Exercise - Transcribe the data exactly. Pictures stay out.
Segment Start: Supplied entries
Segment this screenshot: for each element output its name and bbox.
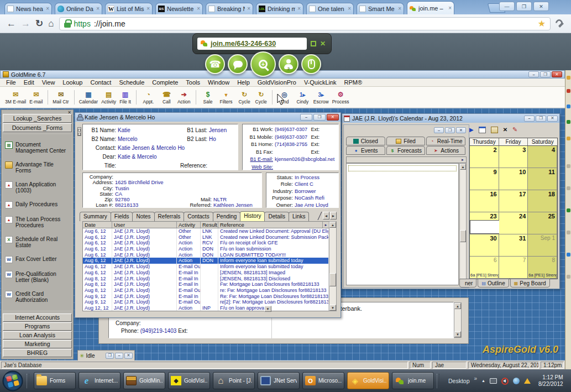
taskbar-app-button[interactable]: GoldVisi... (347, 372, 389, 389)
forward-icon[interactable]: → (21, 19, 30, 28)
menu-item[interactable]: Complete (148, 79, 182, 86)
calendar-day-cell[interactable]: 31 (499, 234, 528, 257)
chevron-icon[interactable]: » (474, 375, 478, 381)
field-value[interactable]: Client C (295, 181, 313, 187)
scroll-right-icon[interactable] (330, 212, 337, 219)
browser-tab[interactable]: News hea (4, 3, 52, 14)
menu-item[interactable]: Contact (86, 79, 115, 86)
contact-tab[interactable]: Referrals (154, 212, 185, 221)
scrollbar[interactable] (459, 163, 467, 285)
tab-close-icon[interactable] (448, 6, 452, 11)
sidebar-document-item[interactable]: Loan Application (1003) (4, 177, 71, 197)
contact-tab[interactable]: Pending (213, 212, 241, 221)
table-row[interactable]: Aug 6, 12 JAE (J.R. Lloyd) Action DON In… (83, 258, 329, 264)
calendar-day-cell[interactable]: 4 (528, 146, 557, 168)
column-header[interactable]: Result (201, 222, 218, 228)
menu-item[interactable]: Lookup (59, 79, 86, 86)
column-header[interactable]: Date (83, 222, 112, 228)
contact-tab[interactable]: Links (289, 212, 309, 221)
field-value[interactable]: (949)637-0307 (275, 126, 305, 134)
field-value[interactable]: kjensen026@sbcglobal.net (275, 156, 305, 164)
menu-item[interactable]: Help (233, 79, 254, 86)
joinme-zoom-button[interactable] (250, 51, 276, 77)
network-tray-icon[interactable] (513, 378, 520, 384)
toolbar-button[interactable]: 3M E-mail (3, 90, 28, 104)
contact-titlebar[interactable]: Katie Jensen & Mercelo Ho (75, 113, 340, 122)
toolbar-button[interactable]: Appt. (139, 90, 158, 104)
scrollbar[interactable] (329, 221, 337, 311)
calendar-day-cell[interactable]: 17 (499, 190, 528, 212)
delete-icon[interactable] (503, 127, 507, 133)
sidebar-tab[interactable]: Lookup _Searches (3, 114, 72, 123)
tab-close-icon[interactable] (146, 6, 150, 12)
menu-item[interactable]: File (2, 79, 20, 86)
taskbar-app-button[interactable]: Point - [J... (213, 372, 255, 389)
taskbar-app-button[interactable]: Microso... (302, 372, 344, 389)
reload-icon[interactable]: ↻ (35, 19, 43, 28)
calendar-day-cell[interactable]: 2 (470, 146, 499, 168)
expand-right-icon[interactable] (322, 222, 329, 228)
sidebar-document-item[interactable]: Credit Card Authorization (4, 287, 71, 307)
taskbar-clock[interactable]: 1:12 PM 8/22/2012 (535, 374, 567, 388)
joinme-mouse-button[interactable] (301, 54, 321, 74)
toolbar-button[interactable]: Escrow (312, 90, 331, 104)
browser-tab[interactable]: Newslette (155, 3, 203, 14)
close-icon[interactable] (456, 127, 466, 133)
back-icon[interactable]: ← (7, 19, 16, 28)
browser-tab[interactable]: Breaking N (206, 3, 253, 14)
calendar-day-cell[interactable]: 3 (499, 146, 528, 168)
menu-item[interactable]: Window (204, 79, 233, 86)
activity-tab[interactable]: Real-Time (426, 137, 465, 145)
field-value[interactable]: Katie & Mercelo (118, 153, 173, 161)
field-value[interactable]: In Process (295, 174, 319, 181)
sidebar-document-item[interactable]: Schedule of Real Estate (4, 232, 71, 252)
close-icon[interactable] (533, 2, 549, 11)
contact-tab[interactable]: Summary (80, 212, 111, 221)
sidebar-document-item[interactable]: The Loan Process Procedures (4, 212, 71, 232)
notebook-icon[interactable] (491, 127, 498, 133)
desktop-toolbar-label[interactable]: Desktop (448, 378, 470, 384)
scroll-up-icon[interactable] (454, 303, 461, 309)
scroll-down-icon[interactable] (454, 331, 461, 337)
activity-tab[interactable]: Actions (426, 146, 465, 155)
menu-item[interactable]: Tools (182, 79, 204, 86)
field-value[interactable]: NoCash Refi (295, 195, 324, 201)
calendar-titlebar[interactable]: JAE (J.R. Lloyd)'s Calendar - Aug 23, 20… (342, 114, 559, 123)
scroll-thumb[interactable] (329, 273, 336, 286)
taskbar-grip[interactable] (27, 374, 29, 388)
field-value[interactable]: Katie Jensen & Mercelo Ho (118, 144, 173, 153)
joinme-restore-icon[interactable] (311, 41, 316, 46)
toolbar-button[interactable]: Action (176, 90, 196, 104)
joinme-close-icon[interactable] (320, 40, 326, 48)
bookmark-star-icon[interactable] (538, 18, 546, 29)
toolbar-button[interactable]: Cycle (235, 90, 254, 104)
tab-close-icon[interactable] (247, 6, 250, 12)
calendar-day-cell[interactable]: Sep 1 (528, 234, 557, 257)
toolbar-button[interactable]: Activity (99, 90, 118, 104)
field-value[interactable]: 88218133 (115, 202, 176, 208)
browser-tab[interactable]: List of Mis (105, 3, 153, 14)
sidebar-document-item[interactable]: Document Management Center (4, 138, 71, 158)
table-row[interactable]: Aug 6, 12 JAE (J.R. Lloyd) Action DON F/… (83, 246, 329, 252)
row-dropdown-icon[interactable] (264, 306, 271, 312)
calendar-view-tab[interactable]: ner (459, 279, 476, 288)
sidebar-section-tab[interactable]: BHREG (3, 349, 72, 357)
column-header[interactable]: User (112, 222, 177, 228)
scroll-thumb[interactable] (460, 230, 466, 242)
table-row[interactable]: Aug 6, 12 JAE (J.R. Lloyd) Other LNK Cre… (83, 228, 329, 234)
toolbar-button[interactable]: Process (331, 90, 351, 104)
menu-item[interactable]: View (38, 79, 59, 86)
calendar-day-cell[interactable]: 10 (499, 168, 528, 190)
panel-splitter-handle[interactable] (77, 127, 81, 136)
table-row[interactable]: Aug 9, 12 JAE (J.R. Lloyd) E-mail Out re… (83, 299, 329, 305)
sidebar-document-item[interactable]: Pre-Qualification Letter (Blank) (4, 267, 71, 287)
field-value[interactable]: Jensen (209, 126, 227, 135)
field-value[interactable]: Tustin (115, 186, 176, 191)
taskbar-app-button[interactable]: join.me (392, 372, 434, 389)
restore-icon[interactable] (106, 353, 114, 359)
joinme-session-url[interactable]: join.me/643-246-630 (211, 40, 276, 48)
idle-window[interactable]: Idle (77, 350, 135, 361)
scroll-down-icon[interactable] (329, 305, 336, 311)
field-value[interactable]: Kathleen Jensen (213, 202, 253, 208)
minimize-icon[interactable] (434, 127, 444, 133)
Segment End: Supplied entries
Written solution -
Segment this screenshot: for each element output its name and bbox.
taskbar-app-button[interactable]: GoldVisi... (347, 372, 389, 389)
forward-icon[interactable]: → (21, 19, 30, 28)
menu-item[interactable]: Complete (148, 79, 182, 86)
calendar-day-cell[interactable]: 31 (499, 234, 528, 257)
chevron-icon[interactable]: » (474, 375, 478, 381)
field-value[interactable]: Client C (295, 181, 313, 187)
scroll-right-icon[interactable] (330, 212, 337, 219)
browser-tab[interactable]: News hea (4, 3, 52, 14)
menu-item[interactable]: Contact (86, 79, 115, 86)
contact-tab[interactable]: Referrals (154, 212, 185, 221)
scrollbar[interactable] (459, 163, 467, 285)
tab-close-icon[interactable] (448, 6, 452, 11)
sidebar-document-item[interactable]: Loan Application (1003) (4, 177, 71, 197)
contact-tab[interactable]: Pending (213, 212, 241, 221)
table-row[interactable]: Aug 6, 12 JAE (J.R. Lloyd) Action DON In… (83, 258, 329, 264)
calendar-day-cell[interactable]: 4 (528, 146, 557, 168)
column-header[interactable]: Result (201, 222, 218, 228)
menu-item[interactable]: Lookup (59, 79, 86, 86)
column-header[interactable]: Date (83, 222, 112, 228)
contact-tab[interactable]: Links (289, 212, 309, 221)
field-value[interactable]: (949)637-0307 (275, 126, 305, 134)
field-value[interactable]: kjensen026@sbcglobal.net (275, 156, 305, 164)
menu-item[interactable]: Help (233, 79, 254, 86)
joinme-zoom-button[interactable] (250, 51, 276, 77)
network-tray-icon[interactable] (513, 378, 520, 384)
toolbar-button[interactable]: 3M E-mail (3, 90, 28, 104)
contact-titlebar[interactable]: Katie Jensen & Mercelo Ho (75, 113, 340, 122)
toolbar-button[interactable]: Appt. (139, 90, 158, 104)
scrollbar[interactable] (329, 221, 337, 311)
calendar-day-cell[interactable]: 17 (499, 190, 528, 212)
delete-icon[interactable] (503, 127, 507, 133)
sidebar-tab[interactable]: Lookup _Searches (3, 114, 72, 123)
tab-close-icon[interactable] (146, 6, 150, 12)
menu-item[interactable]: File (2, 79, 20, 86)
taskbar-app-button[interactable]: Point - [J... (213, 372, 255, 389)
taskbar-app-button[interactable]: Microso... (302, 372, 344, 389)
reload-icon[interactable]: ↻ (35, 19, 43, 28)
calendar-day-cell[interactable]: 2 (470, 146, 499, 168)
expand-right-icon[interactable] (322, 222, 329, 228)
sidebar-document-item[interactable]: Credit Card Authorization (4, 287, 71, 307)
taskbar-clock[interactable]: 1:12 PM 8/22/2012 (535, 374, 567, 388)
joinme-mouse-button[interactable] (301, 54, 321, 74)
toolbar-button[interactable]: Escrow (312, 90, 331, 104)
browser-tab[interactable]: Newslette (155, 3, 203, 14)
close-icon[interactable] (456, 127, 466, 133)
back-icon[interactable]: ← (7, 19, 16, 28)
browser-tab[interactable]: Breaking N (206, 3, 253, 14)
calendar-day-cell[interactable]: 3 (499, 146, 528, 168)
menu-item[interactable]: Window (204, 79, 233, 86)
activity-tab[interactable]: Real-Time (426, 137, 465, 145)
field-value[interactable]: Katie & Mercelo (118, 153, 173, 161)
field-value[interactable]: In Process (295, 174, 319, 181)
sidebar-document-item[interactable]: Schedule of Real Estate (4, 232, 71, 252)
close-icon[interactable] (533, 2, 549, 11)
contact-tab[interactable]: Summary (80, 212, 111, 221)
sidebar-document-item[interactable]: The Loan Process Procedures (4, 212, 71, 232)
notebook-icon[interactable] (491, 127, 498, 133)
desktop-toolbar-label[interactable]: Desktop (448, 378, 470, 384)
scroll-up-icon[interactable] (454, 303, 461, 309)
scroll-down-icon[interactable] (454, 331, 461, 337)
activity-tab[interactable]: Actions (426, 146, 465, 155)
menu-item[interactable]: Tools (182, 79, 204, 86)
field-value[interactable]: NoCash Refi (295, 195, 324, 201)
calendar-titlebar[interactable]: JAE (J.R. Lloyd)'s Calendar - Aug 23, 20… (342, 114, 559, 123)
scroll-thumb[interactable] (329, 273, 336, 286)
taskbar-grip[interactable] (27, 374, 29, 388)
field-value[interactable]: Katie Jensen & Mercelo Ho (118, 144, 173, 153)
joinme-restore-icon[interactable] (311, 41, 316, 46)
toolbar-button[interactable]: Action (176, 90, 196, 104)
joinme-close-icon[interactable] (320, 40, 326, 48)
bookmark-star-icon[interactable] (538, 18, 546, 29)
toolbar-button[interactable]: Cycle (235, 90, 254, 104)
tab-close-icon[interactable] (247, 6, 250, 12)
calendar-day-cell[interactable]: Sep 1 (528, 234, 557, 257)
toolbar-button[interactable]: Activity (99, 90, 118, 104)
field-value[interactable]: 88218133 (115, 202, 176, 208)
browser-tab[interactable]: List of Mis (105, 3, 153, 14)
sidebar-document-item[interactable]: Document Management Center (4, 138, 71, 158)
table-row[interactable]: Aug 6, 12 JAE (J.R. Lloyd) Action DON F/… (83, 246, 329, 252)
row-dropdown-icon[interactable] (264, 306, 271, 312)
calendar-view-tab[interactable]: ner (459, 279, 476, 288)
sidebar-section-tab[interactable]: BHREG (3, 349, 72, 357)
column-header[interactable]: User (112, 222, 177, 228)
scroll-thumb[interactable] (460, 230, 466, 242)
table-row[interactable]: Aug 6, 12 JAE (J.R. Lloyd) Other LNK Cre… (83, 228, 329, 234)
toolbar-button[interactable]: Process (331, 90, 351, 104)
menu-item[interactable]: View (38, 79, 59, 86)
calendar-day-cell[interactable]: 10 (499, 168, 528, 190)
panel-splitter-handle[interactable] (77, 127, 81, 136)
table-row[interactable]: Aug 9, 12 JAE (J.R. Lloyd) E-mail Out re… (83, 299, 329, 305)
sidebar-document-item[interactable]: Pre-Qualification Letter (Blank) (4, 267, 71, 287)
field-value[interactable]: Jensen (209, 126, 227, 135)
field-value[interactable]: Tustin (115, 186, 176, 191)
taskbar-app-button[interactable]: join.me (392, 372, 434, 389)
restore-icon[interactable] (106, 353, 114, 359)
joinme-session-url[interactable]: join.me/643-246-630 (211, 40, 276, 48)
idle-window[interactable]: Idle (77, 350, 135, 361)
scroll-down-icon[interactable] (329, 305, 336, 311)
field-value[interactable]: Kathleen Jensen (213, 202, 253, 208)
minimize-icon[interactable] (434, 127, 444, 133)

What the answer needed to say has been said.